My passion for things
Japanese began early, with my mother’s enthusiasm for the exotic and a high
school friendship that continues to this day. When I was accepted for a year’s
study in Tokyo, courtesy of the University of California’s Education Abroad Program,
an uncle with literary tastes gave me a volume of the writings of Lafcadio
Hearn. Hearn was a total original: born in Greece, raised in Ireland, he came
to the U.S. as a journalist and spent formative years in New Orleans, happily
collecting weird tales and basking in the influence of one of his own favorite
authors, Edgar Allan Poe. In 1890 he sailed to Japan and never left, taking a
Japanese name and a Japanese wife. Collecting ancient Japanese folk tales full
of spectral beings and evil spirits, he carefully rendered them in English and
sent them out into the world. In 1964, Japanese filmmaker Masaki Kobayashi
returned the favor, assembling four Hearn tales into a film he named after one
of Hearn’s anthologies, Kwaidan (implying ghost stories).
Kobayashi, a specialist in jidaigeki (period drama) featuring samurai and epic battle scenes, was hailed by critics and audiences worldwide. Kwaidan won him a Special Jury Prize at the 1965 Cannes Film Festival as well as an Oscar nomination for Best Foreign-Language Film. His achievement was to add to Hearn’s bizarre stories a gorgeously stylized visual element, a spine-tingling score by Toru Takemitsu, and (particularly in the third tale) a narrative voice that captures the portentous formality of classical Japanese theatre.

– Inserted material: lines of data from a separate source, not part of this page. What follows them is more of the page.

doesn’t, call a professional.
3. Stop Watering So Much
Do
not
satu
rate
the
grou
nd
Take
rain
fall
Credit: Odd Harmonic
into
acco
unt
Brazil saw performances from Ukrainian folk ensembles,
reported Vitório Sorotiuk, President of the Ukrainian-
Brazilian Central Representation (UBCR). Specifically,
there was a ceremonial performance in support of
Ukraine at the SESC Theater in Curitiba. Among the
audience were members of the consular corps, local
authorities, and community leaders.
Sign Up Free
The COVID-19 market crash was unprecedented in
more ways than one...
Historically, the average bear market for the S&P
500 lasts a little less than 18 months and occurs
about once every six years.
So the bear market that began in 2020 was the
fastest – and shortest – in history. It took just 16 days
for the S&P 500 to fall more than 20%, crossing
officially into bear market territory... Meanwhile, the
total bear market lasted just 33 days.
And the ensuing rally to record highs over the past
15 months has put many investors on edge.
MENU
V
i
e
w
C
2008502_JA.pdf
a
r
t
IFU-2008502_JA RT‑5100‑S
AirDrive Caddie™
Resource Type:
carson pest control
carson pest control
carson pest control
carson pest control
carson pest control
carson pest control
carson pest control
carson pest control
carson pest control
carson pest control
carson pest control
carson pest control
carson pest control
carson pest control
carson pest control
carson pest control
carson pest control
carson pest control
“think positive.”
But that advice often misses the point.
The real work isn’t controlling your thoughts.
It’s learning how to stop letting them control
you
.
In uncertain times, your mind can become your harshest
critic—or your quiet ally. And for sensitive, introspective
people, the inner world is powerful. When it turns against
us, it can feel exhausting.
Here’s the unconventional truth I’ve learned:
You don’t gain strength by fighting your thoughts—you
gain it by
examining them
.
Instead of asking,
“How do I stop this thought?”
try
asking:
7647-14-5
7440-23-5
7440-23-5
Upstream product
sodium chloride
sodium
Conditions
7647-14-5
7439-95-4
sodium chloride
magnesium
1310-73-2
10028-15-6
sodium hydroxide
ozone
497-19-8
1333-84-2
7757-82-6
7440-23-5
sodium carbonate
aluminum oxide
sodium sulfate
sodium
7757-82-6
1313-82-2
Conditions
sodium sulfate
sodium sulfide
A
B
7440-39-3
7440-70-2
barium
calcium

My favorite of the stories
may be the very first, “The Black Hair.” It involves a classic folktale
situation: a man who abandons his sweet, loyal wife to make a more prosperous
marriage elsewhere. While the spurned wife remains behind in their isolated
home, he ventures into the world and soon weds a wealthy heiress who turns out
to be selfish and cold. Once several years have passed, he realizes that,
despite his new affluence, he sorely misses his gentle first wife. That’s when
he returns home, to be joyfully greeted by wife #1, who refuses to rebuke him
in any way. They spend a tender night together . . . but there’s a dark
surprise awaiting him in the morning.
There are also eerie visual delights in “The Woman of the Snow,” in which a bone-chilling blizzard plays a key role. The strong Japanese connection with the natural world plays out in all the tales, even though we’re keenly aware of the artifice involved in the filming process. “Hoichi the Earless” is perhaps the strangest story of all; Kobayashi chooses to precede this tale of a blind monk who’s a musical master on the biwa by dramatizing the historic sea battle of the Genji and Heike clans in almost Kabuki fashion: I’ll long remember the noble ladies of the defeated side ending their lives by plunging into the sea, their heavy garments billowing around them.
The final segment, “In a Cup of Tea,” evolved from a fragment Hearn found embedded in another story. It begins with an author of the Meiji Period (basically 19th century) writing about a an attendant to a local lord in some earlier era. When the attendant pours himself some tea, he sees in the liquid the face of an unknown man. Ultimately he drinks the tea—and all hell breaks loose. The story, which contains a fierce battle between the attendant and some mysterious assailants representing the teacup-man, ends abruptly. The author doesn’t know how to finish it. But Kobayashi does, and the film ends with one final, very creepy, frisson.